The vice-chairperson for ILAF, Dr Zakeera Docrat has recently been awarded the most outstanding emerging researcher award in Southern Africa at the African Languages Association of Southern Africa’s annual conference last week.
The recognition was for active contribution to research around the role of African languages in the legal system, which includes her handbook on legal languages.
Dr. Docrat recently launched her handbook titled: Legal Languages and the quest for linguistic equality in South Africa and beyond in partnership with Professor Russell Kaschula and Professor Monwabisi Ralarala. This, she said, was a twelve-year journey of research, where she’s has learnt that it’s easy to criticise but the difficult task is to come up with solutions.
The handbook is based on Dr. Docrat’s Ph.D. thesis awarded from Rhodes University in 2020.
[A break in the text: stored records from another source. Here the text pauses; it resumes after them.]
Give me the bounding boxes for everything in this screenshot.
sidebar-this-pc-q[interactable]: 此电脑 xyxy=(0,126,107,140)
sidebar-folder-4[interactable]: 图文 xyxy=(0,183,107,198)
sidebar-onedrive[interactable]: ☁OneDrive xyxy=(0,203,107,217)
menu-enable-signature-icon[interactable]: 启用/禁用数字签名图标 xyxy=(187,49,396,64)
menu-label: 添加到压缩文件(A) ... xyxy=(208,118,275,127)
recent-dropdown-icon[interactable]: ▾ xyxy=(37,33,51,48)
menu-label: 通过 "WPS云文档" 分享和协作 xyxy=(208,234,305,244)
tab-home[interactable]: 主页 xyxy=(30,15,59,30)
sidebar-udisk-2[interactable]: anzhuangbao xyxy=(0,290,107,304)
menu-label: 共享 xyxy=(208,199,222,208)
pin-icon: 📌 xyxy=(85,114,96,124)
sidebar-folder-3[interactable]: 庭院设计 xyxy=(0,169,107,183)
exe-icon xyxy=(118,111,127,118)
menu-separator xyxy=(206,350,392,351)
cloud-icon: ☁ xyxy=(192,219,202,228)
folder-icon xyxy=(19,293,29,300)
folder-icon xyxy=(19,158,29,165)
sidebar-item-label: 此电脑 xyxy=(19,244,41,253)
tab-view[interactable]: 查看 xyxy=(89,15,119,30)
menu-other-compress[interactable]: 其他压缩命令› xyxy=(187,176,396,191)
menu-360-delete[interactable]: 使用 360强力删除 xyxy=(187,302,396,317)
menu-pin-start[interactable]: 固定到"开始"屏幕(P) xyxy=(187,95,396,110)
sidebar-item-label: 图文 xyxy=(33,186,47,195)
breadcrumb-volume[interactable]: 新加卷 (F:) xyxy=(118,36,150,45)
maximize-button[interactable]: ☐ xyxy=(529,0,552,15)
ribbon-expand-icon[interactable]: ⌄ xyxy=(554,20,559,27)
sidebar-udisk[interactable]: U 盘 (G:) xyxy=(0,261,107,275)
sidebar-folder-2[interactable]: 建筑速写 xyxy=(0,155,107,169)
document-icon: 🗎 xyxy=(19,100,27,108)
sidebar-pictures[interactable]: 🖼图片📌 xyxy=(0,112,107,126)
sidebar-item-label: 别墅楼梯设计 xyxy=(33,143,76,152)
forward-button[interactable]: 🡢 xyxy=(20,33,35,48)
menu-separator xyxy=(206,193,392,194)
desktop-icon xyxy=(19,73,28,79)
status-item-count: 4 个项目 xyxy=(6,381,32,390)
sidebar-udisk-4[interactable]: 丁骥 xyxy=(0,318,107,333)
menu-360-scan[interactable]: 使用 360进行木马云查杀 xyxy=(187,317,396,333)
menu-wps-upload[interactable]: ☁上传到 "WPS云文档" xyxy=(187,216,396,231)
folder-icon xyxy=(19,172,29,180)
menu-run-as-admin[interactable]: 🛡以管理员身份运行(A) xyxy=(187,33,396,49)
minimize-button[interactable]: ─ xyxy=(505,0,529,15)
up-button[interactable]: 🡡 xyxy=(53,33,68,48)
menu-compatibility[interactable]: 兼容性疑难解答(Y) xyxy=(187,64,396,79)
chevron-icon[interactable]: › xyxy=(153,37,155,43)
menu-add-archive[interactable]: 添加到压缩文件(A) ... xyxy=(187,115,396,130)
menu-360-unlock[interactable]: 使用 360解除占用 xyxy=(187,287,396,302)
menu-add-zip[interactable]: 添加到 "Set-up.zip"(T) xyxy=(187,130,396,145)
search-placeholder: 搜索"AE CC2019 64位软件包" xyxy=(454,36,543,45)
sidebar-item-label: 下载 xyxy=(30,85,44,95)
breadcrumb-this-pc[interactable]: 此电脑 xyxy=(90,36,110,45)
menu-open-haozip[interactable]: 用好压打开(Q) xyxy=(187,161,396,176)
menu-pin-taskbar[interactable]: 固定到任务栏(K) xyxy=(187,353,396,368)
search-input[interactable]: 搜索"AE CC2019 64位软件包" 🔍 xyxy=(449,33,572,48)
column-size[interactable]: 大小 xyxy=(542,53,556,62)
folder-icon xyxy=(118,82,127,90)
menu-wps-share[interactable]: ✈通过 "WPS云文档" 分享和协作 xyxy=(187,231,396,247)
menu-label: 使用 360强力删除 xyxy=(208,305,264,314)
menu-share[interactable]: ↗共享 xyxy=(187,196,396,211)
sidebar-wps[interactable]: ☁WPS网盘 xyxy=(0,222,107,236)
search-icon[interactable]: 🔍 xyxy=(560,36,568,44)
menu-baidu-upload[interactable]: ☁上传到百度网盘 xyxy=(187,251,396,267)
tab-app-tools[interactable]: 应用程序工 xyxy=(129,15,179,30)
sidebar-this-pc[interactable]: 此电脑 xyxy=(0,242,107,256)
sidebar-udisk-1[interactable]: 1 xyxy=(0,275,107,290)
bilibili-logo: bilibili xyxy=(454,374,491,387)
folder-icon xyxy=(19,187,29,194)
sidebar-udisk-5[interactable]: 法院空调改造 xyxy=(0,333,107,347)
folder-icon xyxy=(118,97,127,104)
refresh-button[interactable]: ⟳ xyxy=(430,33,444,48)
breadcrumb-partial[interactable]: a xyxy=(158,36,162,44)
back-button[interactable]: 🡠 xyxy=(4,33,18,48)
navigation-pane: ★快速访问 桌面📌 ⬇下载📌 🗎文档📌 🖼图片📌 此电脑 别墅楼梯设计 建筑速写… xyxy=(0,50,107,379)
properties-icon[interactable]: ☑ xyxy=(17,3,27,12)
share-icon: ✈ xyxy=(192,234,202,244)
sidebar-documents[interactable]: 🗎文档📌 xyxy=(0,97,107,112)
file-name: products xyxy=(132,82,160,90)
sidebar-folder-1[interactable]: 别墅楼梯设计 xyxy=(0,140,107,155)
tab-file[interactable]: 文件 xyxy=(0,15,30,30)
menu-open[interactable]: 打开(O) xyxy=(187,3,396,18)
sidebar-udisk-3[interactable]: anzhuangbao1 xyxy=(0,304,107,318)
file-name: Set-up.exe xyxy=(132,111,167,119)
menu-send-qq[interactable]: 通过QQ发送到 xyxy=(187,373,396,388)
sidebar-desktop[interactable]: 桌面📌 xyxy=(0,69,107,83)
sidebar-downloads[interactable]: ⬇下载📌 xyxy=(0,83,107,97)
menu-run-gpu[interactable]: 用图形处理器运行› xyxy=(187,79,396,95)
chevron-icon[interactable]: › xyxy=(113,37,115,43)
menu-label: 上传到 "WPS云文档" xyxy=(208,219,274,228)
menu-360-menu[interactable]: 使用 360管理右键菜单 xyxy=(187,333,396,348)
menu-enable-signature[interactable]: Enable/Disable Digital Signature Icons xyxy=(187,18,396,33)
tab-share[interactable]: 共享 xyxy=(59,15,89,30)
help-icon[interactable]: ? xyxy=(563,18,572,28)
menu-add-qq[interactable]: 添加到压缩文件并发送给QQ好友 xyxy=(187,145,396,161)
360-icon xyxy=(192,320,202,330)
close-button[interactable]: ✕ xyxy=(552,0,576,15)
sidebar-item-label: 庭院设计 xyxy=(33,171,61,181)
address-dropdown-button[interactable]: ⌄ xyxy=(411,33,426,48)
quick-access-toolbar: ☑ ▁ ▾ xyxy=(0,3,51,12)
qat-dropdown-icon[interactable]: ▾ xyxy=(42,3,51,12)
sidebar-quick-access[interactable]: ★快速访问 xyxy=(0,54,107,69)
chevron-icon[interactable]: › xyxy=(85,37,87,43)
She said we often see transformation as only racial or gender-focused and we exclude languages that also form a part of the transformation. Among what she wanted to achieve with this book, was access to justice using all official languages spoken and understood by South Africans and beyond.
Dr. Docrat is currently a vice-chairperson for Indigenous Languages Action Forum (ILAF), a Postdoctoral Research Fellow in Forensic Linguistics/Language and Law at the University of the Western Cape.
She has received NRF funding in the form of scholarships and bursaries for Bachelor of Arts Honours Degree in African Languages; Master of Arts Degree in African Languages with a focus on Language and Law; PhD in African Languages with a focus on Forensic Linguistics/Language and Law, and a Postdoctoral Fellowship in 2020.